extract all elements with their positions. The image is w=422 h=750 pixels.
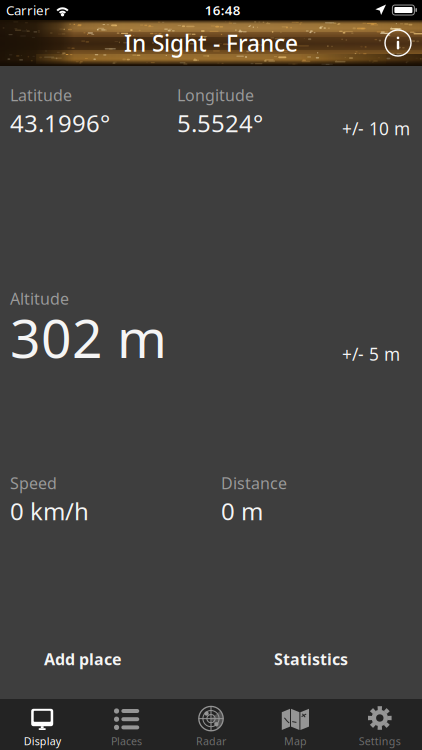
staticText: Statistics bbox=[274, 648, 348, 670]
staticText: Radar bbox=[196, 734, 226, 748]
staticText: Altitude bbox=[10, 288, 69, 309]
staticText: 302 m bbox=[10, 302, 167, 373]
staticText: Map bbox=[284, 734, 307, 748]
button[interactable]: Map bbox=[253, 699, 338, 750]
staticText: Add place bbox=[44, 648, 122, 670]
staticText: 0 km/h bbox=[10, 495, 89, 527]
button[interactable]: Statistics bbox=[269, 643, 353, 675]
staticText: In Sight - France bbox=[124, 28, 298, 58]
button[interactable]: Settings bbox=[338, 699, 422, 750]
staticText: Speed bbox=[10, 472, 57, 494]
staticText: Places bbox=[111, 734, 142, 748]
staticText: 16:48 bbox=[205, 1, 241, 19]
staticText: Latitude bbox=[10, 84, 72, 106]
staticText: 43.1996° bbox=[10, 107, 110, 139]
staticText: Longitude bbox=[177, 84, 254, 106]
staticText: +/- 10 m bbox=[342, 117, 410, 140]
staticText: Display bbox=[24, 734, 61, 748]
staticText: Carrier bbox=[6, 1, 50, 19]
button[interactable]: Add place bbox=[38, 643, 128, 675]
staticText: +/- 5 m bbox=[342, 342, 400, 366]
button[interactable]: Display bbox=[0, 699, 84, 750]
staticText: Settings bbox=[359, 734, 401, 748]
staticText: 5.5524° bbox=[177, 107, 263, 139]
staticText: 0 m bbox=[221, 495, 263, 527]
button[interactable]: Radar bbox=[169, 699, 253, 750]
button[interactable]: Info bbox=[376, 20, 420, 66]
staticText: Distance bbox=[221, 472, 287, 494]
button[interactable]: Places bbox=[84, 699, 169, 750]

________________________

In your copy, include no pictures, but reproduce all records exactly.

extract all elements with their positions. The image is w=422 h=750 pixels.
staticText: Statistics bbox=[274, 648, 348, 670]
staticText: Radar bbox=[196, 734, 226, 748]
staticText: Altitude bbox=[10, 288, 69, 309]
staticText: 302 m bbox=[10, 302, 167, 373]
staticText: Map bbox=[284, 734, 307, 748]
button[interactable]: Map bbox=[253, 699, 338, 750]
staticText: Add place bbox=[44, 648, 122, 670]
staticText: 0 km/h bbox=[10, 495, 89, 527]
button[interactable]: Statistics bbox=[269, 643, 353, 675]
staticText: In Sight - France bbox=[124, 28, 298, 58]
button[interactable]: Settings bbox=[338, 699, 422, 750]
staticText: Speed bbox=[10, 472, 57, 494]
staticText: Places bbox=[111, 734, 142, 748]
staticText: 16:48 bbox=[205, 1, 241, 19]
staticText: Latitude bbox=[10, 84, 72, 106]
staticText: 43.1996° bbox=[10, 107, 110, 139]
staticText: Longitude bbox=[177, 84, 254, 106]
staticText: +/- 10 m bbox=[342, 117, 410, 140]
staticText: Display bbox=[24, 734, 61, 748]
staticText: Carrier bbox=[6, 1, 50, 19]
button[interactable]: Add place bbox=[38, 643, 128, 675]
staticText: +/- 5 m bbox=[342, 342, 400, 366]
button[interactable]: Display bbox=[0, 699, 84, 750]
staticText: Settings bbox=[359, 734, 401, 748]
staticText: 5.5524° bbox=[177, 107, 263, 139]
staticText: 0 m bbox=[221, 495, 263, 527]
button[interactable]: Radar bbox=[169, 699, 253, 750]
button[interactable]: Info bbox=[376, 20, 420, 66]
staticText: Distance bbox=[221, 472, 287, 494]
button[interactable]: Places bbox=[84, 699, 169, 750]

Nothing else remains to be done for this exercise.